- _Activity_: Count the lines below that hold the word "sprema" and say how many, with no other text.

- _Document layout detection data_:
= = =

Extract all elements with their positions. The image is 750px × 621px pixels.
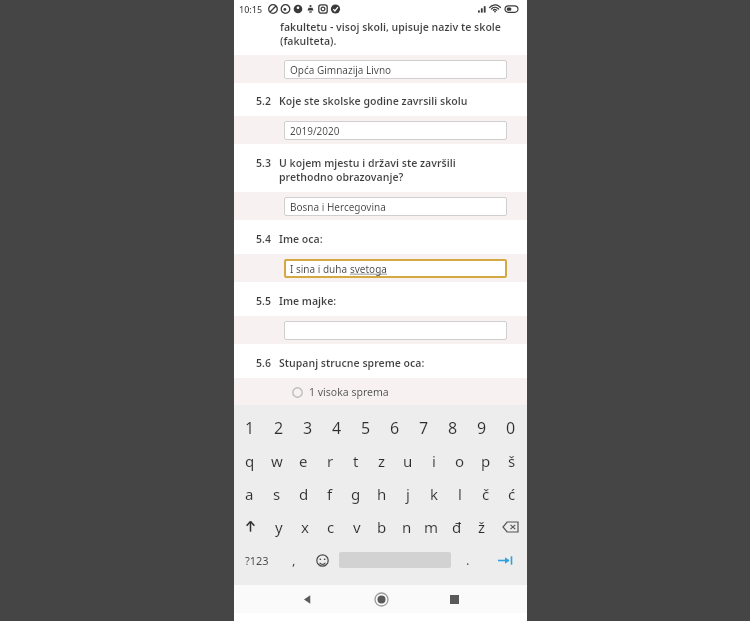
staticText: Ime oca: [279,232,323,246]
button[interactable]: p [473,444,499,477]
staticText: f [327,484,333,504]
button[interactable]: Home [368,586,394,612]
button[interactable]: , [280,543,308,577]
button[interactable]: d [290,477,317,510]
staticText: Opća Gimnazija Livno [290,63,392,77]
button[interactable]: I sina i duha [284,259,507,278]
staticText: k [430,484,439,504]
button[interactable]: l [447,477,473,510]
staticText: , [292,551,296,569]
staticText: š [508,451,516,471]
button[interactable]: n [394,510,419,543]
button[interactable]: 2 [264,411,293,444]
button[interactable]: w [263,444,290,477]
staticText: 5.5 [256,294,271,308]
button[interactable]: . [454,543,482,577]
button[interactable]: k [421,477,447,510]
button[interactable]: ć [499,477,525,510]
staticText: 5 [361,417,371,439]
button[interactable]: m [419,510,444,543]
button[interactable]: z [369,444,395,477]
staticText: Stupanj strucne spreme oca: [279,356,425,370]
button[interactable]: 0 [496,411,525,444]
button[interactable]: Bosna i Hercegovina [284,197,507,216]
button[interactable]: č [473,477,499,510]
button[interactable]: s [263,477,290,510]
staticText: č [482,484,490,504]
button[interactable]: 6 [380,411,409,444]
staticText: fakultetu - visoj skoli, upisuje naziv t… [280,20,501,34]
button[interactable]: 9 [467,411,496,444]
staticText: 6 [390,417,400,439]
button[interactable]: h [369,477,395,510]
staticText: h [377,484,387,504]
staticText: 1 visoka sprema [309,385,389,399]
staticText: 4 [332,417,342,439]
button[interactable]: 1 [236,411,264,444]
button[interactable]: ?123 [234,543,280,577]
button[interactable]: 5 [351,411,380,444]
button[interactable]: c [318,510,344,543]
staticText: g [351,484,361,504]
button[interactable]: x [292,510,318,543]
button[interactable]: Shift [234,510,266,543]
button[interactable]: Emoji [308,543,336,577]
staticText: o [455,451,465,471]
button[interactable]: Next field [482,543,527,577]
button[interactable]: a [236,477,263,510]
button[interactable]: r [317,444,343,477]
button[interactable]: q [236,444,263,477]
staticText: 10:15 [239,3,263,15]
button[interactable]: 1 visoka sprema [234,378,527,405]
staticText: (fakulteta). [280,34,337,48]
button[interactable]: 7 [409,411,438,444]
button[interactable]: j [395,477,421,510]
staticText: n [402,517,412,537]
button[interactable]: Recent apps [441,586,467,612]
staticText: Ime majke: [279,294,337,308]
staticText: 5.3 [256,156,271,170]
staticText: i [432,451,436,471]
button[interactable]: g [343,477,369,510]
staticText: m [424,517,439,537]
button[interactable]: t [343,444,369,477]
staticText: v [353,517,361,537]
staticText: 0 [506,417,516,439]
button[interactable]: Back [294,586,320,612]
button[interactable]: 4 [322,411,351,444]
staticText: ž [478,517,486,537]
staticText: 9 [477,417,487,439]
staticText: l [458,484,462,504]
staticText: 5.4 [256,232,271,246]
staticText: . [466,551,470,569]
staticText: đ [452,517,462,537]
staticText: d [299,484,309,504]
button[interactable]: f [317,477,343,510]
button[interactable]: y [266,510,292,543]
button[interactable]: e [290,444,317,477]
staticText: t [353,451,359,471]
button[interactable]: 8 [438,411,467,444]
button[interactable]: Opća Gimnazija Livno [284,60,507,79]
button[interactable] [284,321,507,340]
staticText: 7 [419,417,429,439]
button[interactable]: u [395,444,421,477]
staticText: j [406,484,410,504]
button[interactable]: đ [444,510,469,543]
staticText: U kojem mjestu i državi ste završili pre… [279,156,456,184]
staticText: y [275,517,283,537]
button[interactable]: i [421,444,447,477]
button[interactable]: b [369,510,394,543]
button[interactable]: 2019/2020 [284,121,507,140]
button[interactable]: o [447,444,473,477]
button[interactable]: ž [469,510,494,543]
button[interactable]: š [499,444,525,477]
button[interactable]: 3 [293,411,322,444]
button[interactable]: v [344,510,369,543]
staticText: I sina i duha [290,262,350,276]
button[interactable]: Backspace [494,510,527,543]
staticText: z [378,451,386,471]
staticText: 8 [448,417,458,439]
staticText: c [327,517,335,537]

= = =

- _Solution for this problem_: 2